With Application Signals, you can also define Service Level Objectives (SLO). These can help you understand if you meet the goals you’ve set for yourself or not. These can for example be availability, latency, errors, etc.

Application Signals are there for whole services. You can enable it for:

  • ECS

  • EKS

  • Lambda

But you can also enable it (I think) for everything that the CloudWatch agent can run on. You need to enable them by installing the CloudWatch Agent or AWS Distro for OpenTelemetry.

AWS Distro for OpenTelemetry Lambda layer diagram flow converting X-Ray tracing to OpenTelemetry and X-Ray again.

We’ve activated Transaction Search for our example web application for the CloudWatch Book and an Application Signal Service was automatically created as well:

Dashboard displaying metrics for "dev-ApiStack-WebsocketApiConstructwshandlerC4E7E85-JGOU7NayoSKs" over a 3-hour period. Sections include operations, dependencies, Synthetics Canaries, and client pages. Graphs show metrics such as latency, request count, availability, fault rate, and error rate by time.

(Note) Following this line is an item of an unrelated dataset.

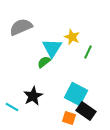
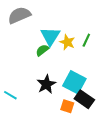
yellow star: (72, 37) -> (67, 42), moved
black star: (33, 96) -> (46, 84), moved

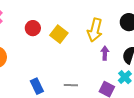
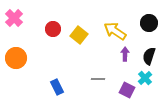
yellow arrow: (95, 30) -> (115, 31), turned 110
gray line: (71, 85) -> (98, 79), moved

No faults or unhealthy states are reported.

The canaries (we have one) are not connected yet, but we already get an overview like that.

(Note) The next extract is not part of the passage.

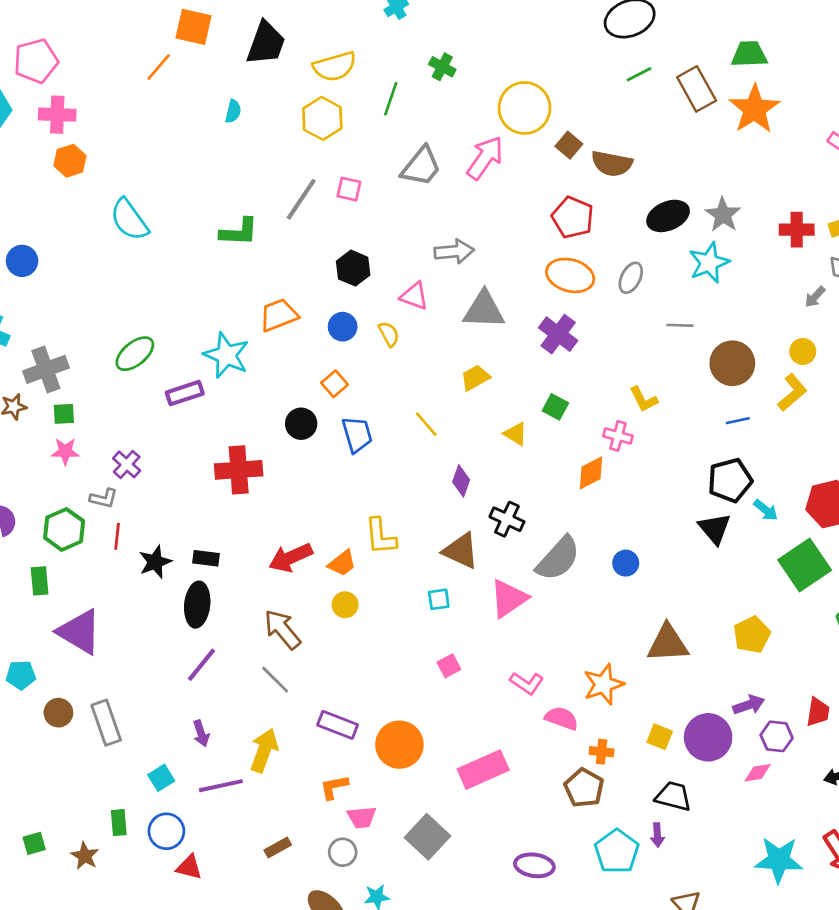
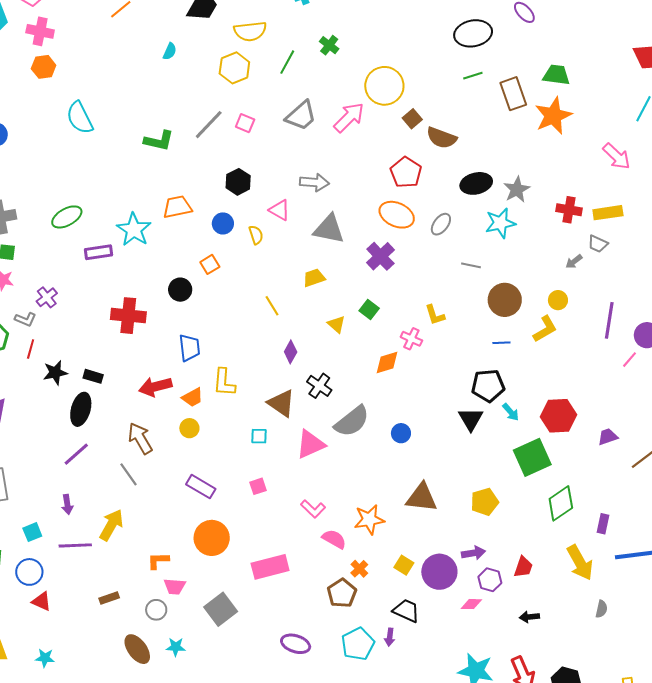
blue trapezoid: (357, 435) -> (189, 348), moved
purple rectangle: (338, 725) -> (201, 487), moved
orange cross: (602, 752) -> (359, 569), turned 30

If you want to learn more about Application Signals, make sure to check out the amazing One Observability workshop.

X-Ray to OTEL

I think one main insight into all of these launches is that AWS supports more and more OpenTelemetry now! It seems that AWS is basing its new services on OTEL data spans instead of their format. This is quite cool because it allows you to use third-party software for traces as well.

AI Investigation

Investigations is the first 👆🏽 AI feature of CloudWatch in this re:invent. The idea is to help you debug and investigate any issues you have. You can connect it with your chat applications via connecting it to SNS. And it also allows you to connect your ticketing system like Linear, Jira, or whatever you use.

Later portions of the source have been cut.